Title I of the Adam Walsh Child Protection and Safety Act of 2006, the Sex Offender Registration and Notification Act (SORNA), requires that jurisdictions include in their registries a set of fingerprints and palm prints from each sex offender (see 34 U.S.C. § 20914(b)(5)). The National Guidelines for Sex Offender Registration and Notification specify that jurisdictions must maintain fingerprints and palm prints in digital format to facilitate immediate access and transmittal of information to various entities.
However, the requirement to maintain fingerprints and palm prints in digital format does not mean that jurisdictions must use digital fingerprint-scanning devices to obtain registered sex offenders’ prints. To meet the digital format requirement, jurisdictions may either:
- use digital fingerprint-scanning devices to obtain registered sex offenders’ fingerprints and palm prints, or
- take rolled, inked fingerprints and palm prints on physical cards, then scan the cards and transfer the prints.
The submission of fingerprints and palm prints to the Next Generation Identification (NGI), which is run by the Criminal Justice Information Services of the FBI, is required by SORNA. Note that digital print-scanning devices alert the user as to whether the prints are of sufficient quality for the NGI system to accept; rolled, inked prints on physical cards that are subsequently scanned do not. For information on capturing fingerprints and palm prints, see the FBI’s Biometric page (https://le.fbi.gov/science-and-lab-resources/biometrics-and-fingerprints/biometrics).
The SMART Office encourages jurisdictions to consider issues of quality when purchasing digital print-scanning equipment for uploading and transferring fingerprints and palm prints.

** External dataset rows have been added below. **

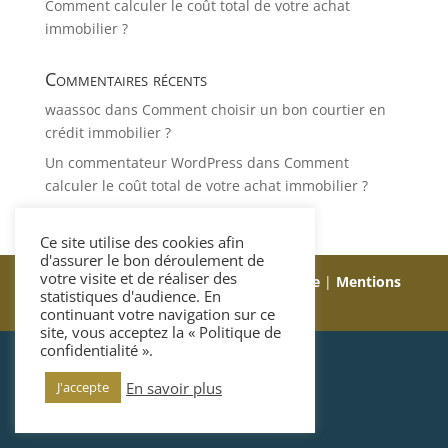
Comment calculer le coût total de votre achat
immobilier ?
Commentaires récents
waassoc
dans
Comment choisir un bon courtier en
crédit immobilier ?
Un commentateur WordPress
dans
Comment
calculer le coût total de votre achat immobilier ?
Ce site utilise des cookies afin
d'assurer le bon déroulement de
votre visite et de réaliser des
© FI Courtage 2021 | Création :
Too Cute
|
Mentions
statistiques d'audience. En
légales
-
Politique de confidentialité
continuant votre navigation sur ce
site, vous acceptez la « Politique de
confidentialité ».
En savoir plus
J'accepte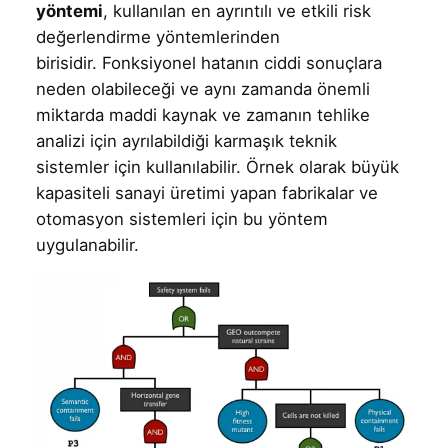
yöntemi
, kullanılan en ayrıntılı ve etkili risk
değerlendirme yöntemlerinden
birisidir. Fonksiyonel hatanın ciddi sonuçlara
neden olabileceği ve aynı zamanda önemli
miktarda maddi kaynak ve zamanın tehlike
analizi için ayrılabildiği karmaşık teknik
sistemler için kullanılabilir. Örnek olarak büyük
kapasiteli sanayi üretimi yapan fabrikalar ve
otomasyon sistemleri için bu yöntem
uygulanabilir.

For more information on quality biometric standards, see the FBI's Programs Research and Standards Unit's FBIBiospecs page (https://fbibiospecs.fbi.gov/).

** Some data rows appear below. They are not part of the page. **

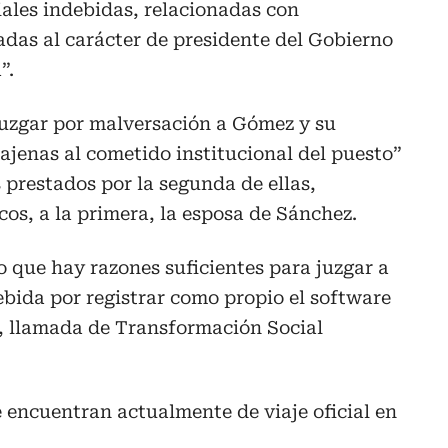
ales indebidas, relacionadas con
adas al carácter de presidente del Gobierno
”.
uzgar por malversación a Gómez y su
 ajenas al cometido institucional del puesto”
s prestados por la segunda de ellas,
cos, a la primera, la esposa de Sánchez.
 que hay razones suficientes para juzgar a
bida por registrar como propio el software
a, llamada de Transformación Social
encuentran actualmente de viaje oficial en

Additionally, tribes participating in the Tribal Access Program (TAP) that have received a TAP workstation have the capability to collect digital fingerprints and palm prints and submit them directly to NGI. Other tribal jurisdictions using digital fingerprint-scanning devices should, if possible, work with the state registry agency to select a device that interfaces with the state’s system, thus enabling electronic submission of digital prints to NGI through the state system.